Voice Cloning¶

Several MLX Audio models can clone a speaker's voice from a short reference audio sample. This guide covers the supported models and how to use them.

Overview¶

Model	Method	Reference Audio Required	Notes
CSM	`--ref_audio` CLI / `ref_audio` kwarg	Yes (WAV)	Conversational Speech Model from Sesame
Qwen3-TTS Base	`ref_audio` + `ref_text` kwargs	Yes (WAV) + transcript	Alibaba multilingual TTS
OmniVoice	`ref_audio` + `ref_text` kwargs	Yes (WAV) + transcript recommended	646+ language zero-shot cloning, best with prompt preprocessing
Spark	`ref_audio` kwarg	Yes	SparkTTS voice cloning
Chatterbox	`ref_audio` kwarg	Yes	Expressive multilingual TTS
OuteTTS	`ref_audio` kwarg	Yes	Efficient TTS with cloning
Ming Omni TTS	`ref_audio` kwarg	Yes	Multimodal with voice cloning

CSM (Conversational Speech Model)¶

CSM is the simplest path to voice cloning. Provide a WAV file of the target voice and CSM will match it:

CLI¶

mlx_audio.tts.generate \
    --model mlx-community/csm-1b \
    --text "Hello from Sesame." \
    --ref_audio ./reference_voice.wav \
    --play

Python¶

from mlx_audio.tts.utils import load_model
from mlx_audio.utils import load_audio

model = load_model("mlx-community/csm-1b")

for result in model.generate(
    text="Hello from Sesame.",
    ref_audio="./reference_voice.wav",
):
    audio = result.audio

Automatic transcription

If you do not provide --ref_text, MLX Audio will automatically transcribe the reference audio using a Whisper model.
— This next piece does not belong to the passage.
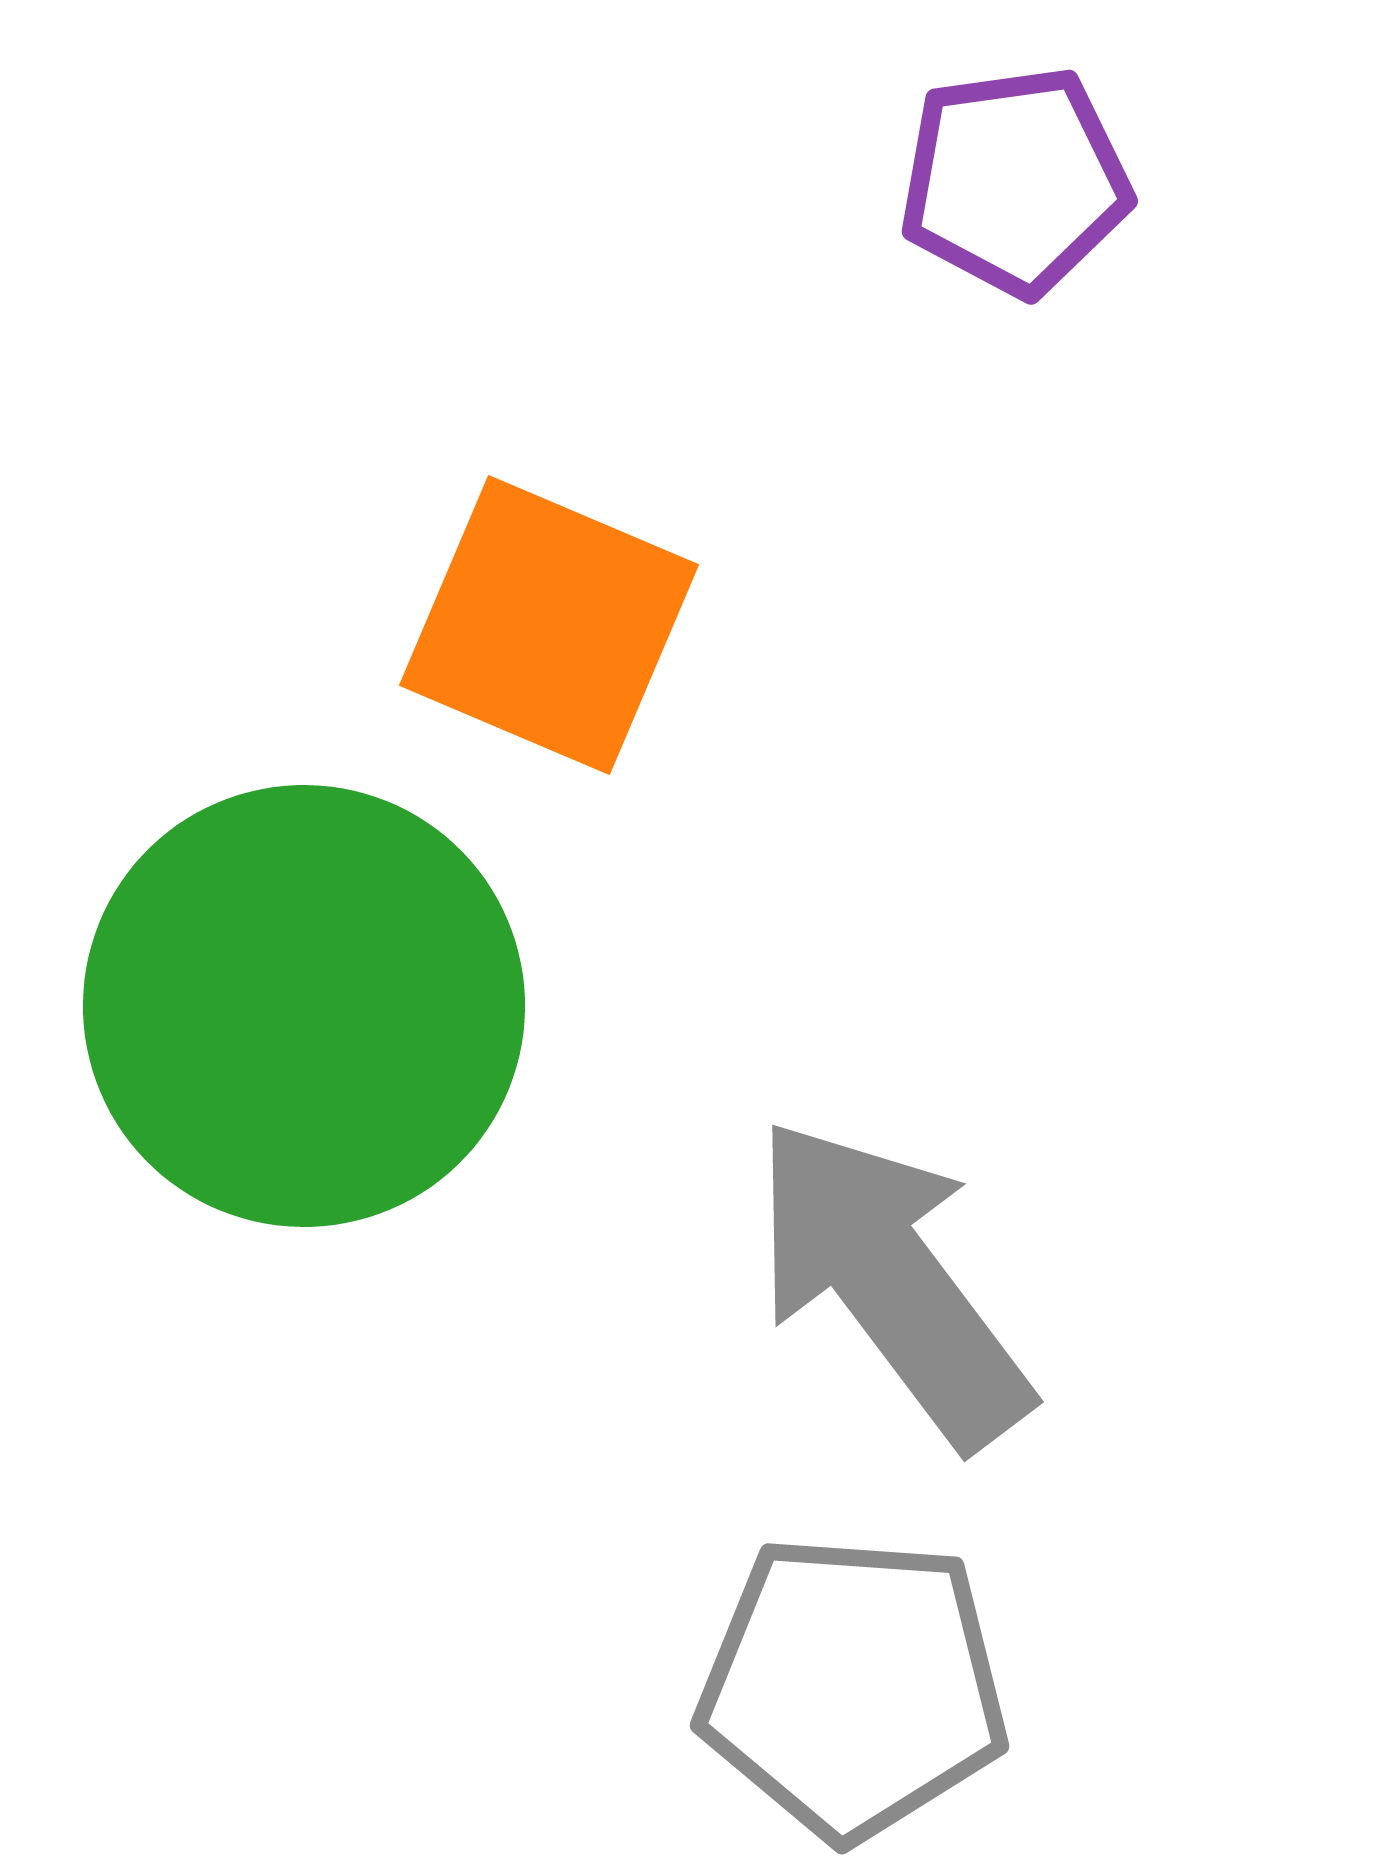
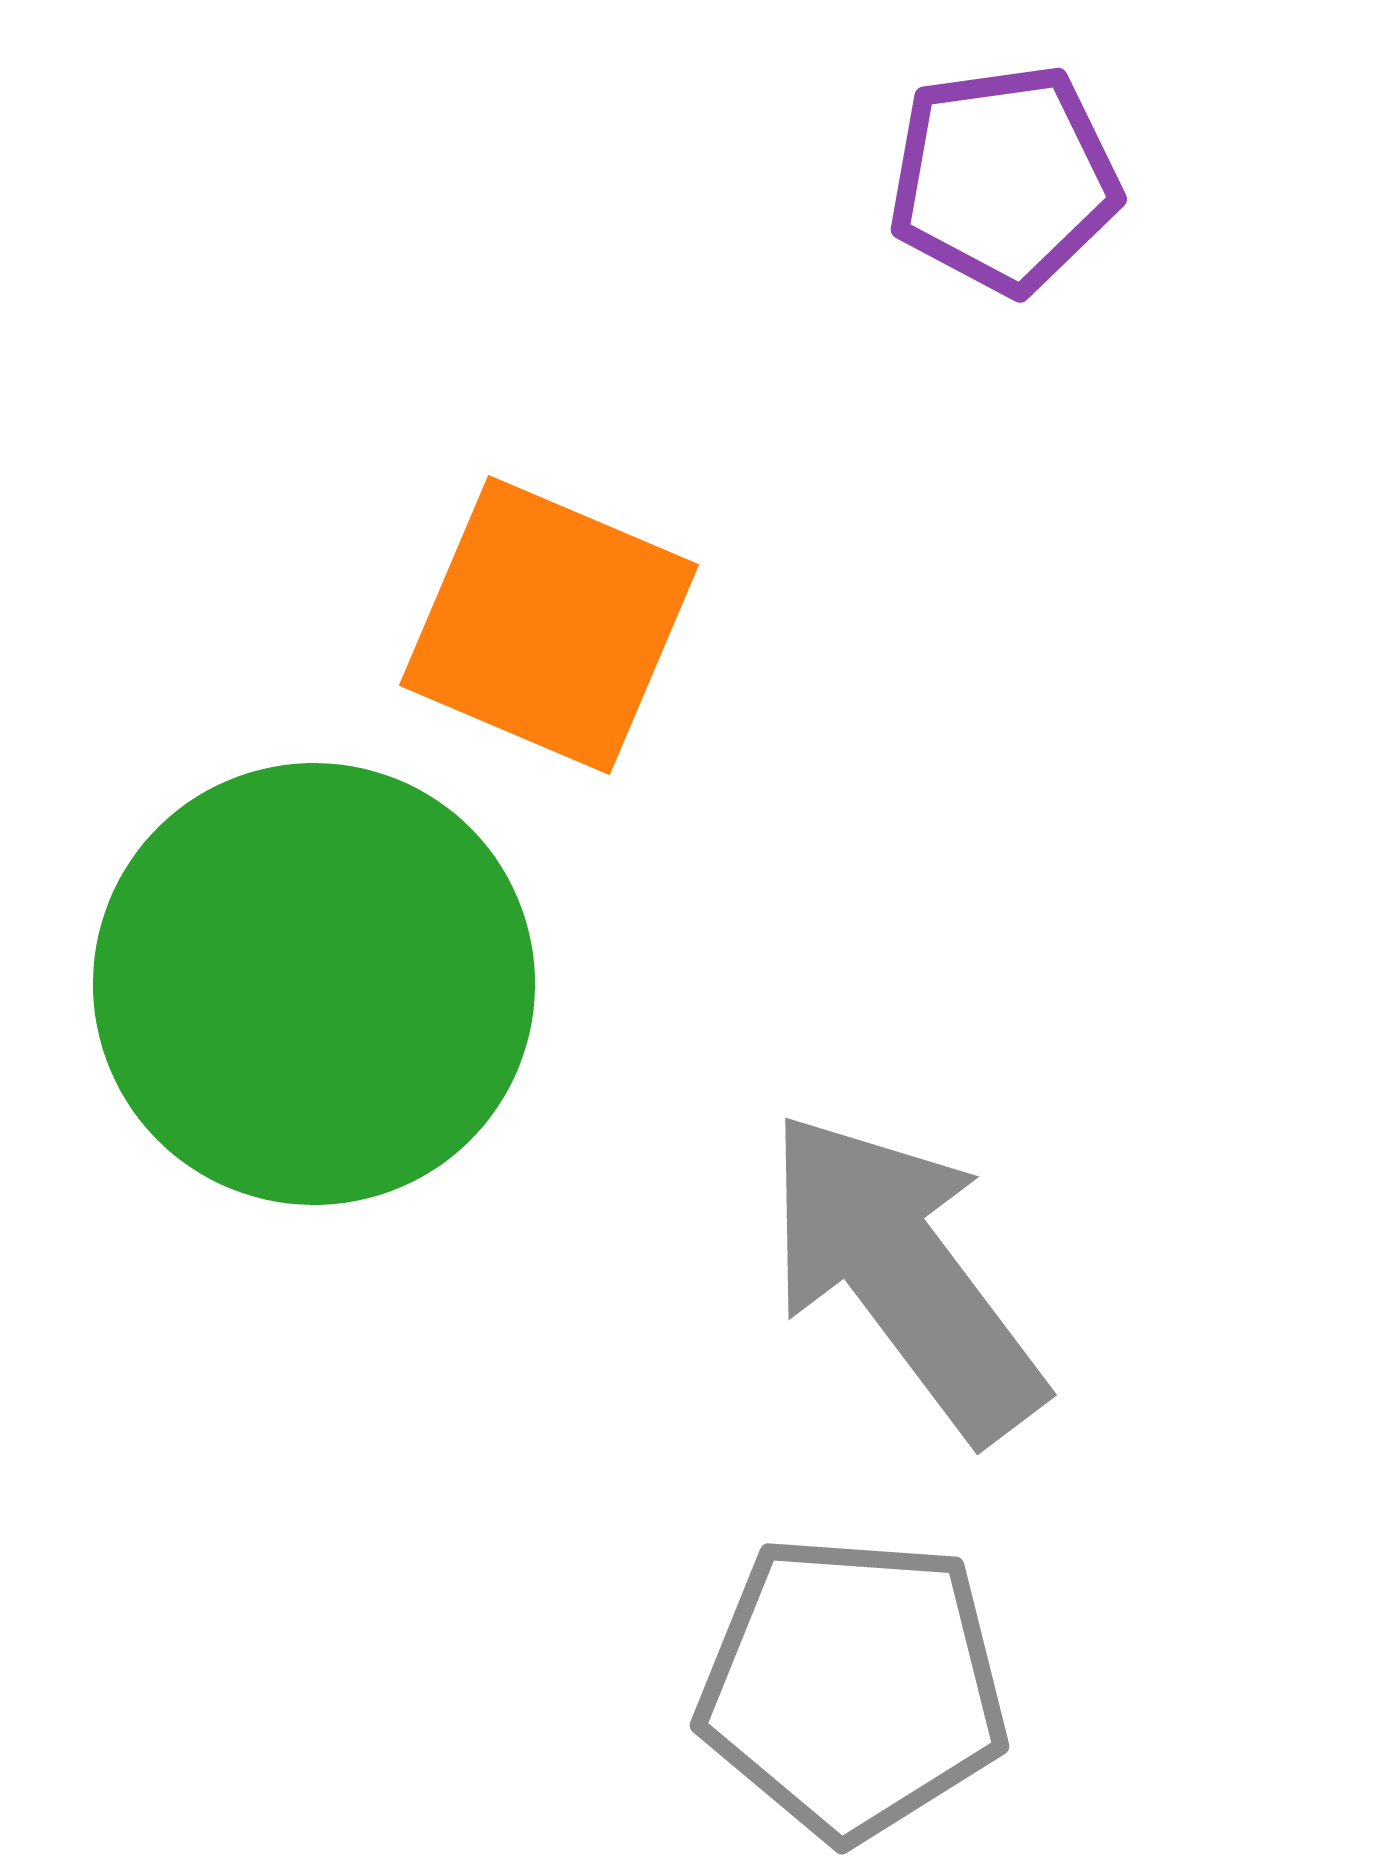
purple pentagon: moved 11 px left, 2 px up
green circle: moved 10 px right, 22 px up
gray arrow: moved 13 px right, 7 px up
You can specify which STT model to use with --stt_model.

Qwen3-TTS¶

Qwen3-TTS Base models support voice cloning by providing both a reference audio file and its transcript:

from mlx_audio.tts.utils import load_model

model = load_model("mlx-community/Qwen3-TTS-12Hz-0.6B-Base-bf16")
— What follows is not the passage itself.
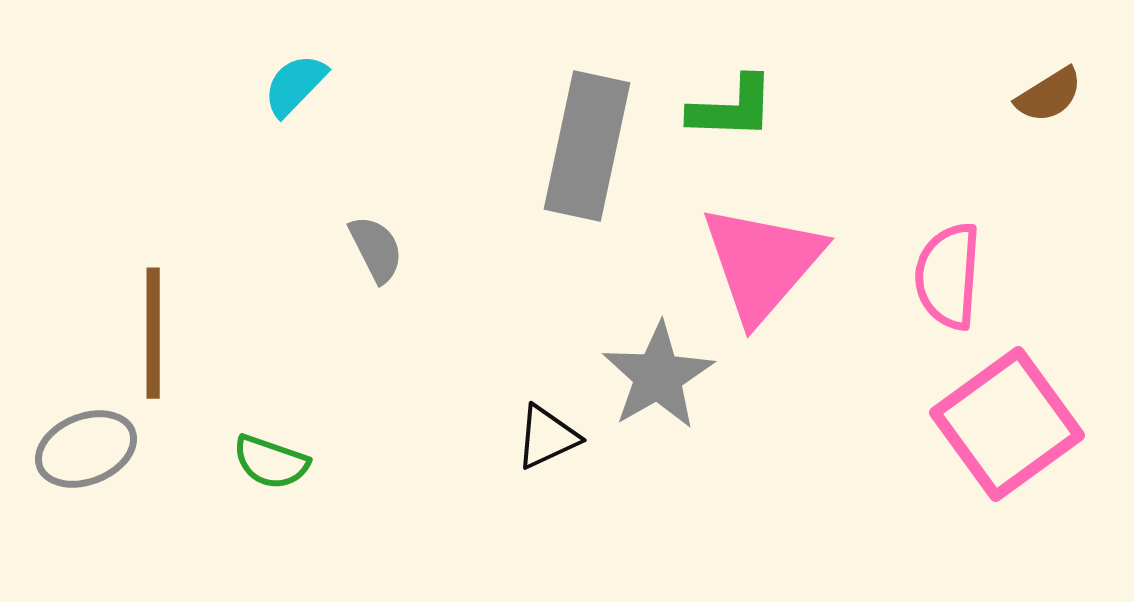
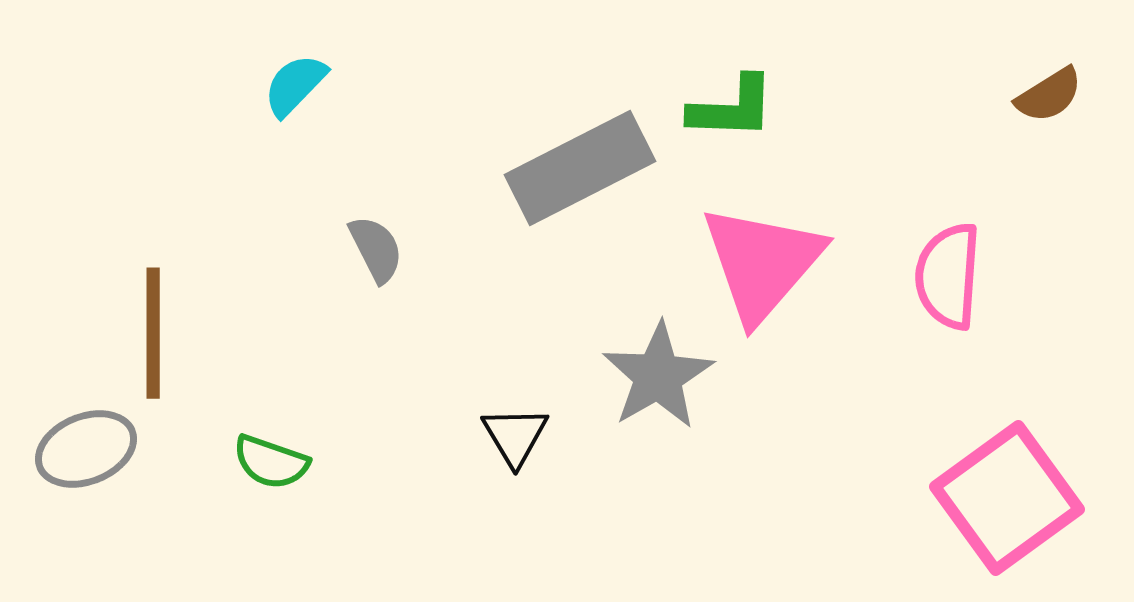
gray rectangle: moved 7 px left, 22 px down; rotated 51 degrees clockwise
pink square: moved 74 px down
black triangle: moved 32 px left, 1 px up; rotated 36 degrees counterclockwise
results = list(model.generate(
    text="Hello, welcome to MLX-Audio!",
    ref_audio="sample_audio.wav",
    ref_text="This is what my voice sounds like.",
))

audio = results[0].audio  # mx.array

CustomVoice (Emotion Control)¶

The CustomVoice variant lets you combine a predefined voice with emotion and style instructions:

model = load_model("mlx-community/Qwen3-TTS-12Hz-1.7B-CustomVoice-bf16")

results = list(model.generate_custom_voice(
    text="I'm so excited to meet you!",
    speaker="Vivian",
    language="English",
    instruct="Very happy and excited.",
))

VoiceDesign (Create Any Voice)¶

The VoiceDesign variant creates a voice from a text description -- no reference audio needed:

model = load_model("mlx-community/Qwen3-TTS-12Hz-1.7B-VoiceDesign-bf16")

results = list(model.generate_voice_design(
    text="Big brother, you're back!",
    language="English",
    instruct="A cheerful young female voice with high pitch and energetic tone.",
))

Available Qwen3-TTS Models¶

Model	Method	Description
`Qwen3-TTS-12Hz-0.6B-Base-bf16`	`generate()`	Fast, predefined voices + cloning
`Qwen3-TTS-12Hz-1.7B-Base-bf16`	`generate()`	Higher quality
`Qwen3-TTS-12Hz-0.6B-CustomVoice-bf16`	`generate_custom_voice()`	Voices + emotion
`Qwen3-TTS-12Hz-1.7B-CustomVoice-bf16`	`generate_custom_voice()`	Better emotion control
`Qwen3-TTS-12Hz-1.7B-VoiceDesign-bf16`	`generate_voice_design()`	Create any voice from a description

Available Speakers (Base / CustomVoice)¶

Chinese: Vivian, Serena, Uncle_Fu, Dylan (Beijing Dialect), Eric (Sichuan Dialect)
English: Ryan, Aiden

Ming Omni TTS¶

Ming Omni TTS supports voice cloning and style control:

mlx_audio.tts.generate \
    --model mlx-community/Ming-omni-tts-16.8B-A3B-bf16 \
    --text "This is a Ming Omni voice cloning test." \
    --ref_audio ./reference_voice.wav \
    --lang_code en \
    --verbose

See the Ming Omni TTS model page for detailed cookbook examples.

Best Practices¶

Preparing Reference Audio¶

Quality matters

The quality of your cloned voice depends heavily on the reference audio.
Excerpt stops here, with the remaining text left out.